Let $X_n\in\mathbb{R}$ with $n\in\mathbb{N}$ be a sequence of random variables converging in distribution to $X$. Then, for any bounded Lipschitz function $f$ we have that $\lim_{n\rightarrow\infty}E[f(X_n)]=E[f(X)]$.
Can we show that $$ \lim_{n\rightarrow\infty} \int_0^\infty E[g(y,X_n)]dy = \int_0^\infty E[g(y,X)]dy $$ where $g$ is a bounded Lipschitz function with $\int_0^\infty g(y,x)dy<\infty$ for any finite $x$.
If not, what additional conditions are needed.
Here is a counter-example (modified from my comments): Take the deterministic case $X=0, X_n=1/n$ for $n \in \{1, 2, 3, ...\}$.

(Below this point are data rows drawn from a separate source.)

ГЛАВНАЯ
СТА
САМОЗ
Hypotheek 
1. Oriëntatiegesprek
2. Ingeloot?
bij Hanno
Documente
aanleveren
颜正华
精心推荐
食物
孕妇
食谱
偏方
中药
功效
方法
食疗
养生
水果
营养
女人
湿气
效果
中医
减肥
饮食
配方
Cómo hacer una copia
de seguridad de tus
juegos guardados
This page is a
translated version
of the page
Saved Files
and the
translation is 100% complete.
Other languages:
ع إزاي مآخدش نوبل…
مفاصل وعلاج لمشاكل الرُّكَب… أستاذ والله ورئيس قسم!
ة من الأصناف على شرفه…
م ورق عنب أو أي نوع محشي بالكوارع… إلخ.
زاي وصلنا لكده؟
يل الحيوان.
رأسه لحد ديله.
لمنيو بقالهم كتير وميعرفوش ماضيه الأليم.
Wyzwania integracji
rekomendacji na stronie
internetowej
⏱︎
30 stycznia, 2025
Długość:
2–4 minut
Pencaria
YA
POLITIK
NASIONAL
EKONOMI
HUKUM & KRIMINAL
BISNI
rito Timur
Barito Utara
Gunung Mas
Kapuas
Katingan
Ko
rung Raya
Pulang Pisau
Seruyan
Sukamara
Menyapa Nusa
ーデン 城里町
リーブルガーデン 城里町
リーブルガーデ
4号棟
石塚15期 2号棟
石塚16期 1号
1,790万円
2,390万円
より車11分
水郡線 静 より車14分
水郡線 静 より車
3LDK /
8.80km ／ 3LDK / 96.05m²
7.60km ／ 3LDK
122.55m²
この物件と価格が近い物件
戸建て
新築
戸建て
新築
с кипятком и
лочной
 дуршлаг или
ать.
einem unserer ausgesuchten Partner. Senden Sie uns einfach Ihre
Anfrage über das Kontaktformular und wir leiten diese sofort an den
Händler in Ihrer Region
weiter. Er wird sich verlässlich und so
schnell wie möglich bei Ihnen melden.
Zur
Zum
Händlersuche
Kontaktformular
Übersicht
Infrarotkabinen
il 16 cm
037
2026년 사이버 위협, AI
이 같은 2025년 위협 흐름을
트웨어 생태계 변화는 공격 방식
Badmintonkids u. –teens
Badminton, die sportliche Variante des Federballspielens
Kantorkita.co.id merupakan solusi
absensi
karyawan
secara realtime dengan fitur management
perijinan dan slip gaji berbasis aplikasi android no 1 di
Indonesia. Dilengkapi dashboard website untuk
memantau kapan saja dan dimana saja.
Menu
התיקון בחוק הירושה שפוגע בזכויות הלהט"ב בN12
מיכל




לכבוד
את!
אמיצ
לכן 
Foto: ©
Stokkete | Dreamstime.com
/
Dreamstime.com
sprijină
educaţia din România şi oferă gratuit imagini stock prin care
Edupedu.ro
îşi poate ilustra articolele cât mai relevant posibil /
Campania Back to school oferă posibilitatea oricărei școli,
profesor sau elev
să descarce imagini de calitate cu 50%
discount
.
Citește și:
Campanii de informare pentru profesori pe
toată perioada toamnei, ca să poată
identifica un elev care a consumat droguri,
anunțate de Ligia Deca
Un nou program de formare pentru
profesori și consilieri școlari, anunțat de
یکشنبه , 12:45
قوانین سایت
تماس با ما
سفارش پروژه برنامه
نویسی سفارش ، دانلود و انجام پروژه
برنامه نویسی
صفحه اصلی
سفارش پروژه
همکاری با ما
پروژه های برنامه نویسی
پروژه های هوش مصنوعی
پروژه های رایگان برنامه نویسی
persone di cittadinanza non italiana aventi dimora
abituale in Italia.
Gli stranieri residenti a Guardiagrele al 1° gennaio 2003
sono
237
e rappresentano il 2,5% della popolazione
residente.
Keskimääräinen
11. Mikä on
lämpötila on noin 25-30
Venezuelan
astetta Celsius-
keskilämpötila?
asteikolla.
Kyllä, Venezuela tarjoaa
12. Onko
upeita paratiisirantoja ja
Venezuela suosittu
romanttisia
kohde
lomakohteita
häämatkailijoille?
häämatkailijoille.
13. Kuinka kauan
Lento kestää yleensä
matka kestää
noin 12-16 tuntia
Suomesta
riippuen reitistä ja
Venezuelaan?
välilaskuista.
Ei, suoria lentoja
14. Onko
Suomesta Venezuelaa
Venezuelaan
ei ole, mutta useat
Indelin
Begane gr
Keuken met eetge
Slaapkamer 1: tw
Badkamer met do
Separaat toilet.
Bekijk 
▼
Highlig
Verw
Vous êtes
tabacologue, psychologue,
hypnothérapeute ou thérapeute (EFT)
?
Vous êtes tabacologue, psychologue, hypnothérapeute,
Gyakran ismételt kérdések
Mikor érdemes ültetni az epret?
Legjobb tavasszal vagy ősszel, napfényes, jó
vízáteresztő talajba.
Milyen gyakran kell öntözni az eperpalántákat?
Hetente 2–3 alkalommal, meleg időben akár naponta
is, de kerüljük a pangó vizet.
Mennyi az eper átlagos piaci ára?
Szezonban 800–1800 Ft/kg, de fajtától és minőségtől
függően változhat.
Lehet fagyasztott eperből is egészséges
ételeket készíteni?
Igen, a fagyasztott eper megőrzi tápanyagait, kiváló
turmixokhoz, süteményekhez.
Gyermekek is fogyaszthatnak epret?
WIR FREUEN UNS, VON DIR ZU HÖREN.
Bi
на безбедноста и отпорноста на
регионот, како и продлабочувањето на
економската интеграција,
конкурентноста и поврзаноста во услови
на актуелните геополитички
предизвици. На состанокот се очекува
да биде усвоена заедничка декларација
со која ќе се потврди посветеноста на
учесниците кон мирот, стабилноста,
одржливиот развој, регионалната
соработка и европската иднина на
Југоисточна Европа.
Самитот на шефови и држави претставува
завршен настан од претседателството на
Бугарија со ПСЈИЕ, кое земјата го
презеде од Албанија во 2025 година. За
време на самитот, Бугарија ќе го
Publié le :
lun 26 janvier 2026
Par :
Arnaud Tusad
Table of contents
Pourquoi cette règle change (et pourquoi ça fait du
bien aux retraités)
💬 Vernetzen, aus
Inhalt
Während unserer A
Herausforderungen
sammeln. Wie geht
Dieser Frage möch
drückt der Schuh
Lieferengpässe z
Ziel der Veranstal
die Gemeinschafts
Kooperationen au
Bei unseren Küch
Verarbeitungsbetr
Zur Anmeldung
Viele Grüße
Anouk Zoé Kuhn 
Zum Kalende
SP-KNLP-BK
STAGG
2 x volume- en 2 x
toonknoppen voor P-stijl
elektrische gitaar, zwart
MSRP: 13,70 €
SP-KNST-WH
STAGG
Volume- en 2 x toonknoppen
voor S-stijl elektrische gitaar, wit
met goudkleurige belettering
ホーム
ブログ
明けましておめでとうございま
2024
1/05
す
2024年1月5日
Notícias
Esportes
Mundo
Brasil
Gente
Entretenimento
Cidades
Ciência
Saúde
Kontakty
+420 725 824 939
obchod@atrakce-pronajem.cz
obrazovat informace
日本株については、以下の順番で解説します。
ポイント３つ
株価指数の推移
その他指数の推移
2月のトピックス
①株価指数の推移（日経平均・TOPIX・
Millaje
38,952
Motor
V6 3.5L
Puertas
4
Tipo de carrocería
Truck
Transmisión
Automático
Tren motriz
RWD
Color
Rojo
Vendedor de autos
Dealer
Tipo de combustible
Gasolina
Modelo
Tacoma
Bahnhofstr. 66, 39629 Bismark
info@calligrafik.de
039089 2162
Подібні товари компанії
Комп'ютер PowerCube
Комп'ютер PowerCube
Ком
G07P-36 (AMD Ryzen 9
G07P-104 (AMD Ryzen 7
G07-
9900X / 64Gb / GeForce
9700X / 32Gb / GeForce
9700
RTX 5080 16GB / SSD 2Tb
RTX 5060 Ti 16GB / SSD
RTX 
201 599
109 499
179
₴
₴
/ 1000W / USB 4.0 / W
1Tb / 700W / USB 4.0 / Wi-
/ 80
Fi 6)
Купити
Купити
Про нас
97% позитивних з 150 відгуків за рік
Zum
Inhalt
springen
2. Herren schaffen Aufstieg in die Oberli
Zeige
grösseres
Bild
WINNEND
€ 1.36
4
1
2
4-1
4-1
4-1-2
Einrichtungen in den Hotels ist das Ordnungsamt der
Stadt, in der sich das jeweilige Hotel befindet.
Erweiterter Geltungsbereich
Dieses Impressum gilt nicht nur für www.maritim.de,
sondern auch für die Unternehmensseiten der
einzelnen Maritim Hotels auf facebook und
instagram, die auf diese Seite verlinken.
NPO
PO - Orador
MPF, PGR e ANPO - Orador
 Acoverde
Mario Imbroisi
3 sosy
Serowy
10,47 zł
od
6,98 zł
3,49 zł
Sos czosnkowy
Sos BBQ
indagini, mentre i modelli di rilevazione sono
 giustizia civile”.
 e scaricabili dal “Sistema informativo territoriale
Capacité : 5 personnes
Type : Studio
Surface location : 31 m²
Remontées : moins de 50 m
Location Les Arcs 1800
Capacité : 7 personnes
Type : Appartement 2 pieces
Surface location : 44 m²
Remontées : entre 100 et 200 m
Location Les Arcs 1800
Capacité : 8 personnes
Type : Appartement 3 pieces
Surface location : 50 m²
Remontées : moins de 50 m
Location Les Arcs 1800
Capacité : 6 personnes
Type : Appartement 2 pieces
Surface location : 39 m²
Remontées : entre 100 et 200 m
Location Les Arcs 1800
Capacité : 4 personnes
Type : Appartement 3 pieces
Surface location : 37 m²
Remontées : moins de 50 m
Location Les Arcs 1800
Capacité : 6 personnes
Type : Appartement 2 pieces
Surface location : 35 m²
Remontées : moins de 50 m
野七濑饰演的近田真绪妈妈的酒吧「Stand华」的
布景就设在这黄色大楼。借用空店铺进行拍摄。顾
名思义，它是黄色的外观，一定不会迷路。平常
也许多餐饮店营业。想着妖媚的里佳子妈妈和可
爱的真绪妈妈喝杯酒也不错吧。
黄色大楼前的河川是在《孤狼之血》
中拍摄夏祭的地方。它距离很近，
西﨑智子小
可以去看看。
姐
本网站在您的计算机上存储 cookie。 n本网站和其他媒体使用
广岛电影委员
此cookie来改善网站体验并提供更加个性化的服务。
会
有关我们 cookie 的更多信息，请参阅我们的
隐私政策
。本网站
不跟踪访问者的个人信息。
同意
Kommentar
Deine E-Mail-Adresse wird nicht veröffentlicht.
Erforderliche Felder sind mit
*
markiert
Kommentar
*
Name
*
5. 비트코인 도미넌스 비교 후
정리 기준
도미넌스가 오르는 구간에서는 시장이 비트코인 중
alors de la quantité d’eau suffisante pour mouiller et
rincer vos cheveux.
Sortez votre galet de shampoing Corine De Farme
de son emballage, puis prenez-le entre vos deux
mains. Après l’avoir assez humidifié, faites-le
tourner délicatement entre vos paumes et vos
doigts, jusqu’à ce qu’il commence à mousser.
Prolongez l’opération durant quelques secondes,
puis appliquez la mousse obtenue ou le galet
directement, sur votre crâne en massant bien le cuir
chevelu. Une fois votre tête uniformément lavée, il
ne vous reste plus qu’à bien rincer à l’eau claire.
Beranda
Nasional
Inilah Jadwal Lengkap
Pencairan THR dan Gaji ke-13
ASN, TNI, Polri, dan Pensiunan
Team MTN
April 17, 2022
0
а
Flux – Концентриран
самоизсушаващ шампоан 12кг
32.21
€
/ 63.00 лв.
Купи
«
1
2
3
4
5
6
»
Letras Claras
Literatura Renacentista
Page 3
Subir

It will be easier to define $g(x,y)$ over the domain $D = \{(x,y): x \in [0,1], y\geq 0\}$: $$ g(x,y)=xe^{-xy} \quad \forall (x,y) \in D$$ Then: $$ \int_{0}^{\infty} g(x,y)dy = \left\{ \begin{array}{ll} 0 &\mbox{ if $x =0$} \\ 1 & \mbox{ if $x>0$} \end{array} \right.$$ Thus $$ \int_0^{\infty} g(X,y)dy =0$$ But $$ \int_0^{\infty} g(X_n, y)dy = 1 \quad \forall n \in \{1, 2, 3, ...\}$$ Note $g$ is bounded because $0\leq g(x,y)\leq 1$ for all $(x,y)\in D$. Finally, note that $g$ is Lipschitz continuous (see Note below). $\Box$
Note: To show $g$ is Lipschitz we note it is continuously differentiable and for all $(x,y) \in D$: $$[\partial g/\partial x; \partial g/\partial y] = [(1-xy)e^{-xy}; -x^2e^{-xy}] $$ and so \begin{align} ||[\partial g/\partial x; \partial g/\partial y]||^2&= (1-xy)^2e^{-2xy} + x^4e^{-2xy}\\ &\overset{(a)}{\leq} (1-xy)^2e^{-2xy} + e^{-2xy}\\ &\overset{(b)}{\leq} \sup_{t\geq 0} \left\{(1-t)^2e^{-2t} + e^{-2t}\right\}\\ &\overset{(c)}= 2 \end{align} where (a) holds because $x \in [0,1]$ so $x^4\leq 1$; (b) holds because $xy \geq 0$; (c) holds because the supremum is achieved at $t=0$.